Yeh, well, I'd like to do this, but there's no takers

Is there a preferred date for anyone?

I'm knackered until May to be honest, got fuckloads on


----------



## crank_girl (Mar 29, 2007)

If anyone's interested the glasto boarders are getting together for ticket day drinks @ Dukes 92 from 1.30 onwards. If anyone fancies celebrating ticket success do come along.


----------



## King Biscuit Time (Mar 29, 2007)

I won't be able to make that, but just to say I should be moved to Sheffield by the end of April, so up for Northern shenanigans from May onwards.


----------



## chio (Mar 29, 2007)

I'm not around for the time being -- will be back in town at some undetermined point in the future


----------



## johnnymarrsbars (Apr 13, 2007)

bump?


----------



## jeff_leigh (May 1, 2007)

I'll subscibe to this thread in the hope something gets organised, shall we say sometime in the summer?


----------



## chio (May 2, 2007)

There's always Dpercussion, that's definitely happening again this year


----------



## veracity (May 3, 2007)

jeff_leigh said:
			
		

> I'll subscibe to this thread in the hope something gets organised, shall we say sometime in the summer?



Summer's here! Let's crack on!


----------



## chio (May 3, 2007)

Yeah, but who's organising?

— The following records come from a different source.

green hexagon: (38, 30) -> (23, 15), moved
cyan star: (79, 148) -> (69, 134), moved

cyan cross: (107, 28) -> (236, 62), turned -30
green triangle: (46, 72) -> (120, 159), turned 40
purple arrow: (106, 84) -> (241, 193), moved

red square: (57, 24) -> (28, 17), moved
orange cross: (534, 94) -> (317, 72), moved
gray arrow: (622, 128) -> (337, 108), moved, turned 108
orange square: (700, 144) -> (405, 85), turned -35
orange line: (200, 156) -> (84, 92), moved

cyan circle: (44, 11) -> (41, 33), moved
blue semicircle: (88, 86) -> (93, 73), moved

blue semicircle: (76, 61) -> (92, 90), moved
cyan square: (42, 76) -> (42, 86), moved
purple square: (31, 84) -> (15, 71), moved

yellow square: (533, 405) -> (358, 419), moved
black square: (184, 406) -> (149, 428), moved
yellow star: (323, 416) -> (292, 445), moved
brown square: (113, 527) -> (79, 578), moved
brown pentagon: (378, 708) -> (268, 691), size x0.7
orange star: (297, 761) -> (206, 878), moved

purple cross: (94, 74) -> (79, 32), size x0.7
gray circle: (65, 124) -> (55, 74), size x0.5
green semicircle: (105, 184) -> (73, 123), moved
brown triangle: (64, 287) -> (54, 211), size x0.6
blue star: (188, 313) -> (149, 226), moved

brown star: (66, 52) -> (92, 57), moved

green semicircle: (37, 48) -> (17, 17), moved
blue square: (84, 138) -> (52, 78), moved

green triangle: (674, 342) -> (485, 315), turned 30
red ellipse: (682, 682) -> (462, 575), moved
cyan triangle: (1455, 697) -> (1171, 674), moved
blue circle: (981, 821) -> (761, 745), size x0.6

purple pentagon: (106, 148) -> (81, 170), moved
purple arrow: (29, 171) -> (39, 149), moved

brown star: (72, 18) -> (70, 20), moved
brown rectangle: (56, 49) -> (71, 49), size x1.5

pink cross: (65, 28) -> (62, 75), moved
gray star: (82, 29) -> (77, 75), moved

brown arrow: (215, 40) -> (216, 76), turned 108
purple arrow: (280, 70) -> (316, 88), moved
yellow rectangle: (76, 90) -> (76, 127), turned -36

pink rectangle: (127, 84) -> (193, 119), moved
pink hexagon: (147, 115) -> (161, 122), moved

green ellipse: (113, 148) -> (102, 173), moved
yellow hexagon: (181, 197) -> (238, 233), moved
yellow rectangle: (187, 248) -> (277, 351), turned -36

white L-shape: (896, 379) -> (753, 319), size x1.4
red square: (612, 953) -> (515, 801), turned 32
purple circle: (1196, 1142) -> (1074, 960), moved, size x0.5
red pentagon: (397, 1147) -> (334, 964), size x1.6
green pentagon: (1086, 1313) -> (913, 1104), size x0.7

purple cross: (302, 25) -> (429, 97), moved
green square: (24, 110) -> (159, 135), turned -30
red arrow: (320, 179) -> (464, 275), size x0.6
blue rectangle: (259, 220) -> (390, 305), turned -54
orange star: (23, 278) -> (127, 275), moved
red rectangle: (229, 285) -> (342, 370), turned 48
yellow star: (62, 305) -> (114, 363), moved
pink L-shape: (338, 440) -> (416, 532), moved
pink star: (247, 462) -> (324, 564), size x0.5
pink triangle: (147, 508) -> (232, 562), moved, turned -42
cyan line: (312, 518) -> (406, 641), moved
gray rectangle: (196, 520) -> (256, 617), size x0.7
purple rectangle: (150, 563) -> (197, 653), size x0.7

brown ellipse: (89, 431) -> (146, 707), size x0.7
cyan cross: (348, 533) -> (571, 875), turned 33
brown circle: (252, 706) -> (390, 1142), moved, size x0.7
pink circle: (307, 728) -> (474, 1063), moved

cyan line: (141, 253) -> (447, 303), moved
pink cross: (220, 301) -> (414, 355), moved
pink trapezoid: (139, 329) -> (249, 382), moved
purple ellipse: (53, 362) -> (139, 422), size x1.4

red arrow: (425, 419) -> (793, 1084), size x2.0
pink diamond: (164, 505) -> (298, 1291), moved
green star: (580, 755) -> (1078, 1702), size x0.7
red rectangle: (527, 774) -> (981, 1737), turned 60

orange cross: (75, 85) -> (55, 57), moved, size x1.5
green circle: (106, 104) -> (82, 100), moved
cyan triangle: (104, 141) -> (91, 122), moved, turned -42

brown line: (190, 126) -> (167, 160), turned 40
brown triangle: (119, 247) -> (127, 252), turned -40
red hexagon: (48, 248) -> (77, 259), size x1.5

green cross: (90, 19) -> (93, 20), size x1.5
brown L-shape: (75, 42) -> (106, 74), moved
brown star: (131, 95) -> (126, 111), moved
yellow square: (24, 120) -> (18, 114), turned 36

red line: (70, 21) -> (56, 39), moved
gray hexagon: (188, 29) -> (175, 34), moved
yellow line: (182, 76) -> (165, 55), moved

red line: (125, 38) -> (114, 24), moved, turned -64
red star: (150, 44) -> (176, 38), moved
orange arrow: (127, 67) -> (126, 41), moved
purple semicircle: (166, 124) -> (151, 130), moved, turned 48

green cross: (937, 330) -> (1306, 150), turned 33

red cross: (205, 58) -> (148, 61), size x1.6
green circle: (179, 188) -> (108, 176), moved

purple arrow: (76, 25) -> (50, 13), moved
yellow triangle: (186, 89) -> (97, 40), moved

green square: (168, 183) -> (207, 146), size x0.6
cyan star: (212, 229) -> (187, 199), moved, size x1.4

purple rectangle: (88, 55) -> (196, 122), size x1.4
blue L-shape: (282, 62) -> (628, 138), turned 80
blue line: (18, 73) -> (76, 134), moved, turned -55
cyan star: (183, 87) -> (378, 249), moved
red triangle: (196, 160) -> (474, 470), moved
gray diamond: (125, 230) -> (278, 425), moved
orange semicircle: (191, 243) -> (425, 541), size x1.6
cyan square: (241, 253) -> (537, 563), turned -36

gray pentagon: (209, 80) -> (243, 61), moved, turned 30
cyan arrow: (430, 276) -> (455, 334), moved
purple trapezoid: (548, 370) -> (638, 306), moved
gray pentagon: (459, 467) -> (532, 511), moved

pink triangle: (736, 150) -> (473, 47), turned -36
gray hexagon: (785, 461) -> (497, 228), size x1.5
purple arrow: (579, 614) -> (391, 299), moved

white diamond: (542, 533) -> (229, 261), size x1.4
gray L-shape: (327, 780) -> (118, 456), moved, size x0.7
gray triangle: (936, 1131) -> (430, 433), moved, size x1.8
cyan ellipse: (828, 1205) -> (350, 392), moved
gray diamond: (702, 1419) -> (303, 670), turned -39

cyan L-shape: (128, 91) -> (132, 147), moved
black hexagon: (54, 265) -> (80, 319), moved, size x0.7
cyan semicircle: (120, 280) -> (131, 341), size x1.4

Not me, I'm too busy and I'm rubbish


----------



## sojourner (May 3, 2007)

And I'm bloody sick of saying I'll come, and then fuck all happens!


Anyway, there's at least 2 very pregnant people who won't want to be getting slaughtered


----------



## chio (May 3, 2007)

Who's pregnant?


----------



## chio (May 3, 2007)

I've found out now -- congrats to both


----------



## veracity (May 4, 2007)

*checks* well it's definitely not me, phew!

Well I'm up for a meet, doesn't have to be a mad one!


----------



## chio (May 4, 2007)

I'd be up for something chilled


----------



## Jambooboo (May 4, 2007)

chio said:
			
		

> There's always Dpercussion, that's definitely happening again this year



Eurocultured is also on again at the end of the month.


----------



## chio (May 4, 2007)

that looks class


----------



## sorearm (May 4, 2007)

*pops head in and waves*

helllooooo !!!!!


----------



## jeff_leigh (May 5, 2007)

chio said:
			
		

> that looks class



Aye it does, should we consider this a possible maybe?  




*Marks Diary*


----------



## chio (May 5, 2007)

*checks diary*

The only night I'm not free at present is the 28th of June, when I'll be in L*nd*n.


----------



## sojourner (May 5, 2007)

sorearm said:
			
		

> *pops head in and waves*
> 
> helllooooo !!!!!


Would you be up for it matey?  What with being with child n all?  Would be   to see you two again


----------



## sorearm (May 10, 2007)

sojourner said:
			
		

> Would you be up for it matey?  What with being with child n all?  Would be   to see you two again



dunno will have to consult with 'er indoors


----------



## AnMarie (May 11, 2007)

sorearm said:
			
		

> dunno will have to consult with 'er indoors


No your not going out you've been a very naughty boy!


----------



## Kidda (May 11, 2007)

is anyone going to any of the queer up north stuff?


----------



## Fledgling (May 12, 2007)

chio said:
			
		

> *checks diary*
> 
> The only night I'm not free at present is the 28th of June, when I'll be in L*nd*n.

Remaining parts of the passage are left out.